Mitzy laughed. “If he ever had anything, you can be sure he pissed it away. That was a man who'd spend ten bucks if he had five in his pocket, and forty bucks if he had twenty. Always in debt.”

“Do you know if he had a girlfriend?” Lexie hoped he wasn't lonely. She liked to imagine Bert ended his life in a relationship better than the one he'd had with Mitzy.

“Honey, he always had a girlfriend. Even when he already had a girlfriend he had another girlfriend.”

Lexie found it difficult to imagine that women were drawn to Bert the way Mitzy claimed they were. The sacks of loose flesh he'd prematurely had under each eye years ago could have only gotten worse. And he smelled like a litter-strewn back alley: cigarettes and booze. Though they were the same age, he and Daniel Waite were
as similar as a warthog and a panther. But her mother had loved him once. So maybe, as Mitzy imagined, others could love him, too.

There was a knock at the door. Lexie went to the living room and opened the door. Five Korean men nodded their heads and walked in with their painting supplies. They immediately started setting up.

“Mom, I've gotta go. The painters are here and I have to show them where to paint.” That was a lie, but Lexie needed to get off the phone.

“Whatchu getting painted? Bonnie Simms told me you were moving into the dormitory on campus.”

“It's an apartment in a dorm building on campus. The school is repainting the whole thing. They're buying me new furniture, too.”

“Well, aren't you fancy.” Mitzy's voice was sharp as razor wire.

“Let's talk later, Mom.

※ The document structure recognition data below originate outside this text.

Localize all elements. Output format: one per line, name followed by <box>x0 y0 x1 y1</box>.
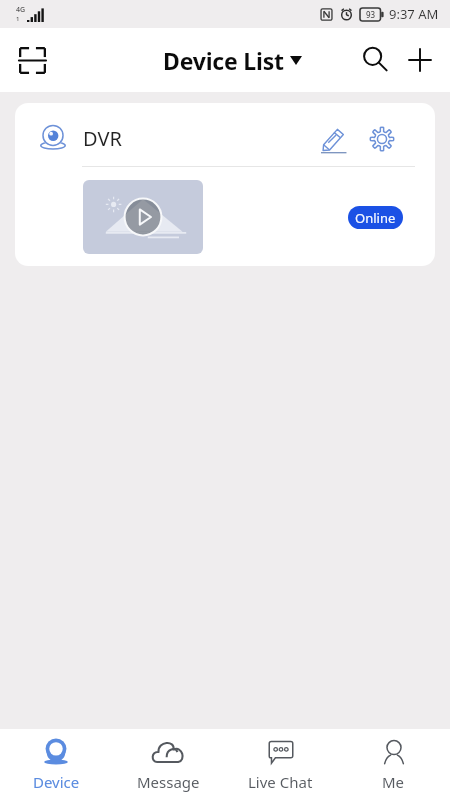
staticText: DVR <box>83 125 122 152</box>
button[interactable]: Scan QR code <box>8 36 56 84</box>
staticText: 9:37 AM <box>389 5 439 23</box>
staticText: Online <box>355 209 396 227</box>
staticText: Me <box>382 772 405 792</box>
button[interactable]: Edit <box>316 121 352 157</box>
button[interactable]: Settings <box>364 121 400 157</box>
button[interactable]: Search <box>354 38 398 82</box>
staticText: Device <box>33 772 80 792</box>
button[interactable]: Device <box>33 118 73 158</box>
staticText: 4G <box>16 5 26 15</box>
staticText: Live Chat <box>248 772 313 792</box>
button[interactable]: Play live video <box>83 180 203 254</box>
button[interactable]: Add device <box>398 38 442 82</box>
button[interactable]: Device <box>0 737 112 792</box>
button[interactable]: Message <box>112 737 224 792</box>
staticText: Device List <box>163 45 284 76</box>
staticText: 1 <box>16 15 20 23</box>
button[interactable]: Live Chat <box>224 737 337 792</box>
staticText: 93 <box>366 9 376 20</box>
button[interactable]: Online <box>348 206 403 229</box>
button[interactable]: Me <box>337 737 450 792</box>
staticText: Message <box>137 772 200 792</box>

We'll plan your trip.” Lexie rolled her eyes. She'd rather plan her own funeral.

“Bonnie Simms said I could change the dates. Go after the snow melts since I don't have any of them moon boots or whatever you people wear out there.”

“Don't know what you're talking about with the moon boots. But it'll be a lot warmer in spring, so maybe you should come then. But I've gotta go. I'll talk to you soon.”

Lexie hung up and stared at the phone. She shut her eyes and repeated the word
compassion
over and over again. It was the only sane approach when dealing with her mother. They were two grown women and Lexie had all the advantages. To resent or blame Mitzy for Lexie's childhood would be a pointless act of adolescent whining. Lexie was in charge of her own life, and the past—how her parents had parented her—was no longer relevant.

Lexie tapped out a text to Amy:
Found out my dad died a few months ago. Feels like a splinter compared to the axe in my heart from Dot.
Lexie copied the text and sent it to Daniel, too. How strange that she already felt as close to him as to Amy.

Lexie clicked back to the last text Daniel had sent her. Simply seeing words he had written gave her a feathery feeling in her chest. Impulsively, Lexie leaned in and kissed the phone right where the text lit up the screen.